Microsoft just made an AI voice generator so convincing it's too dangerous to release (2024)

Microsoft just made an AI voice generator so convincing it's too dangerous to release (1)

Speech and voice is clearly the next big battleground for generative AI and a number of companies are working hard to produce models that can understand and replicate natural voice patterns. And while the likes of ChatGPT Voice could change storytelling forever, Microsoft claims it's hit the apex of speech generation: human parity.

In fact, the company's researchers say their VALL-E 2 text-to-speech (TTS) generator is so advanced, it would be irresponsible and dangerous to release publicly. According to a research paper (spotted by our sister title, LiveScience) the generator needs just a few seconds of audio to reproduce a voice that's indistinguishable from a human.

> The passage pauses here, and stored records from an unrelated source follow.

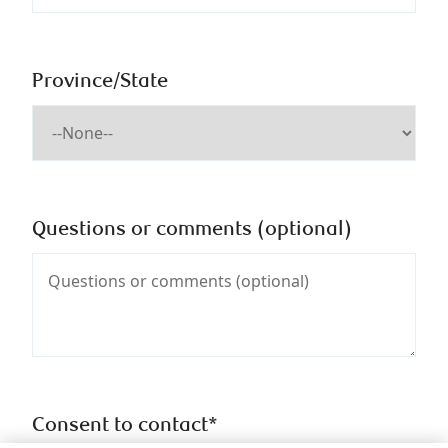
Province/State
Questions or comments (optional)
Consent to contact*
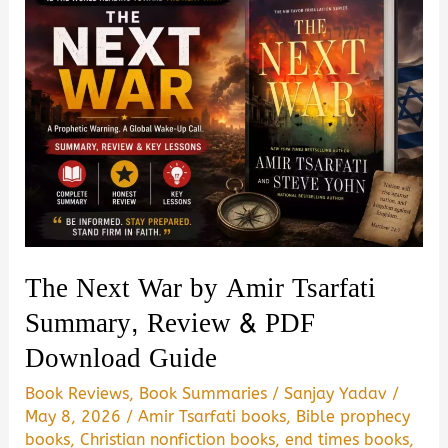
The Next War by Amir Tsarfati
Summary, Review & PDF
Download Guide
Book Reviews
,
Book Summaries
/
Sanjay Yadav
/
May 8, 2026
/
Amir Tsarfati books
,
Bible prophecy
books
,
Christian nonfiction books
,
end times books
,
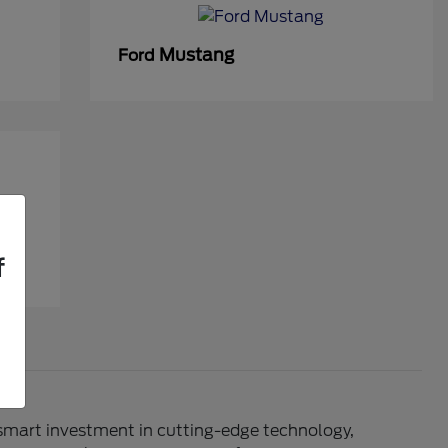
Mustang
Ford
f
 smart investment in cutting-edge technology,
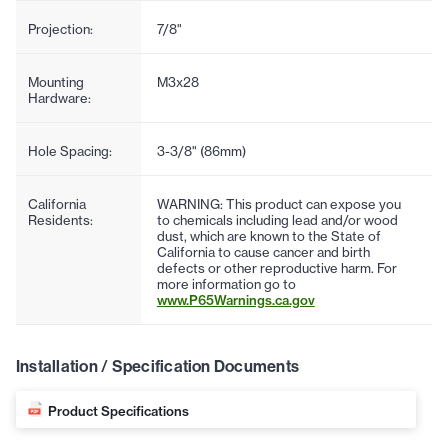
Projection:
7/8"
Mounting
M3x28
Hardware:
Hole Spacing:
3-3/8" (86mm)
California
WARNING: This product can expose you
Residents:
to chemicals including lead and/or wood
dust, which are known to the State of
California to cause cancer and birth
defects or other reproductive harm. For
more information go to
www.P65Warnings.ca.gov
Installation / Specification Documents
Product Specifications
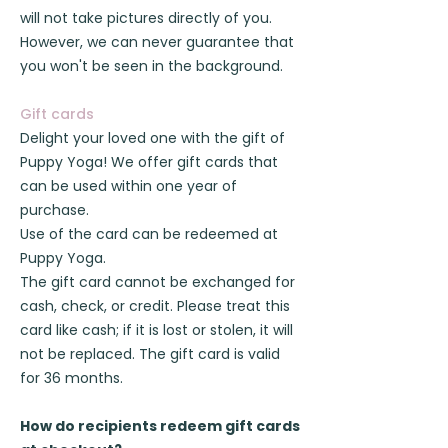
will not take pictures directly of you.
However, we can never guarantee that
you won't be seen in the background.
Gift cards
Delight your loved one with the gift of
Puppy Yoga! We offer gift cards that
can be used within one year of
purchase.
Use of the card can be redeemed at
Puppy Yoga.
The gift card cannot be exchanged for
cash, check, or credit. Please treat this
card like cash; if it is lost or stolen, it will
not be replaced. The gift card is valid
for 36 months.
How do recipients redeem gift cards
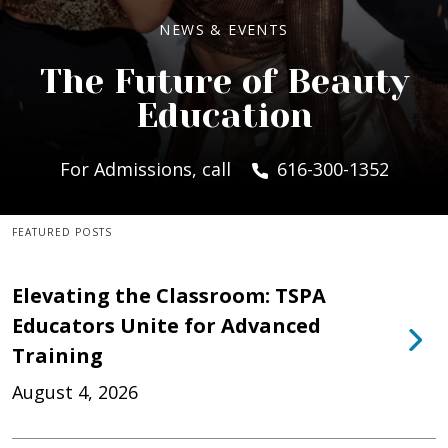
NEWS & EVENTS
The Future of Beauty
Education
For Admissions, call
616-300-1352
FEATURED POSTS
Elevating the Classroom: TSPA
Educators Unite for Advanced
Training
August 4, 2026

To put that in perspective, the scientists at Microsoft believe the speech generated by VALL-E 2 matches or exceeds the quality of a human voice when compared to the audio samples from speech libraries LibriSpeech and VCTK.

"VALL-E 2 is the latest advancement in neural codec language models that marks a milestone in zero-shot text-to-speech synthesis (TTS), achieving human parity for the first time," the researchers wrote. "Moreover, VALL-E 2 consistently synthesizes high-quality speech, even for sentences that are traditionally challenging due to their complexity or repetitive phrases."

While the first generation model sounds stilted, there's no denying VALL-E 2 does an exceptional job of copying the resonance and articulation of the speaker.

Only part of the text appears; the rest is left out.